*Assignment:* Return the listing verbatim, images left out.

════

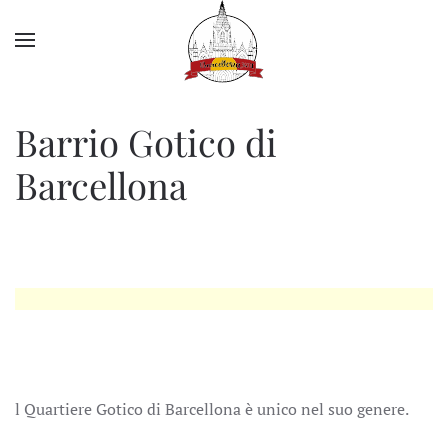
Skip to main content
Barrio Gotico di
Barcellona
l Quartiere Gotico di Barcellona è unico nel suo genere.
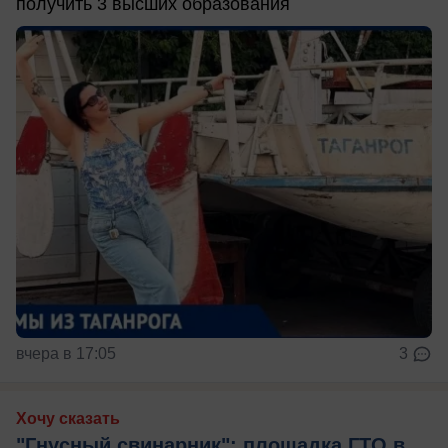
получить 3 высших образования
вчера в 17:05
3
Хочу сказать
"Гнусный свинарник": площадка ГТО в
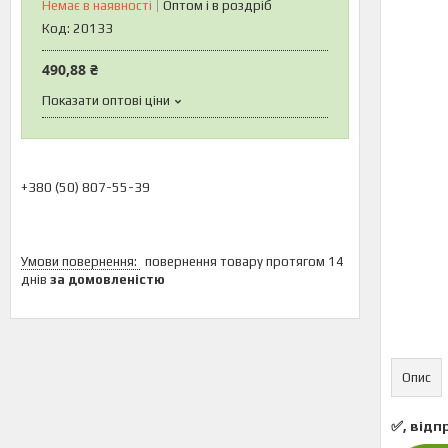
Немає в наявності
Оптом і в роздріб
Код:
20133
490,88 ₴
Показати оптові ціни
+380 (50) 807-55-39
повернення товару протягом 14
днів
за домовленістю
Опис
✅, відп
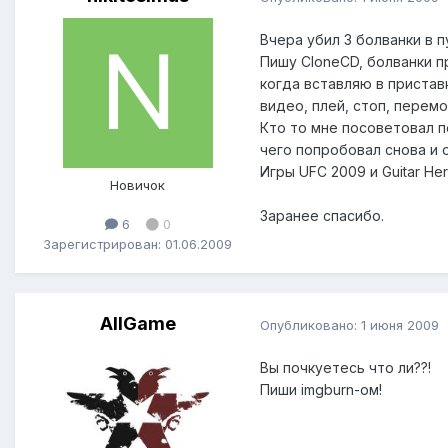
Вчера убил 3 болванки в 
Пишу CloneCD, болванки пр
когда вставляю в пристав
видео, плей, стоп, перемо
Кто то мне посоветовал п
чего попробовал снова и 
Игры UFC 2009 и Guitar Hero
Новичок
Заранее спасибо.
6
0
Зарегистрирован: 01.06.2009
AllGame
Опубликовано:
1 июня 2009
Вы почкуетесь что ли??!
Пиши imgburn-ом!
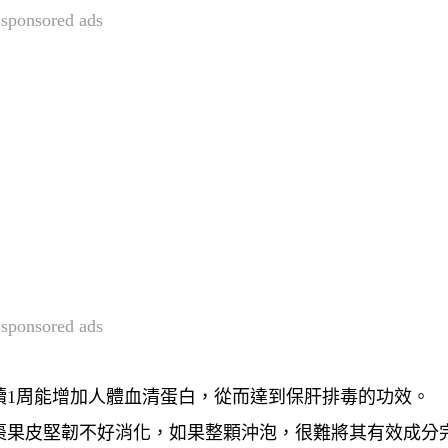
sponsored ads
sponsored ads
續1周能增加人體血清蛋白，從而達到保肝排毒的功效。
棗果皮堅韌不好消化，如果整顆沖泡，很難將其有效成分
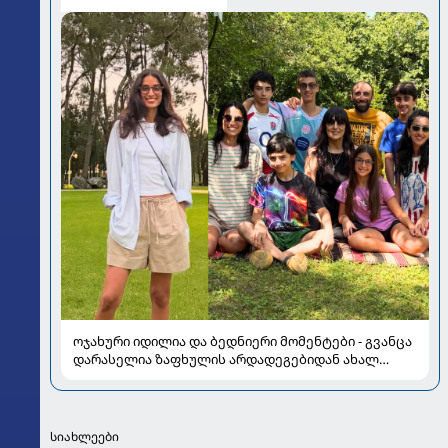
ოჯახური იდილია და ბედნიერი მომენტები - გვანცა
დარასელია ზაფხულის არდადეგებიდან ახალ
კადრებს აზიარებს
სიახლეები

════

*Answer for the task:*
Skip to main content
Barrio Gotico di
Barcellona
l Quartiere Gotico di Barcellona è unico nel suo genere.
получить 3 высших образования
вчера в 17:05
3
Хочу сказать
"Гнусный свинарник": площадка ГТО в
Немає в наявності
Оптом і в роздріб
Код:
20133
490,88 ₴
Показати оптові ціни
+380 (50) 807-55-39
повернення товару протягом 14
днів
за домовленістю
Опис
✅, відп
Вчера убил 3 болванки в 
Пишу CloneCD, болванки пр
когда вставляю в пристав
видео, плей, стоп, перемо
Кто то мне посоветовал п
чего попробовал снова и 
Игры UFC 2009 и Guitar Hero
Новичок
Заранее спасибо.
6
0
Зарегистрирован: 01.06.2009
AllGame
Опубликовано:
1 июня 2009
Вы почкуетесь что ли??!
Пиши imgburn-ом!
sponsored ads
sponsored ads
續1周能增加人體血清蛋白，從而達到保肝排毒的功效。
棗果皮堅韌不好消化，如果整顆沖泡，很難將其有效成分
ოჯახური იდილია და ბედნიერი მომენტები - გვანცა
დარასელია ზაფხულის არდადეგებიდან ახალ
კადრებს აზიარებს
სიახლეები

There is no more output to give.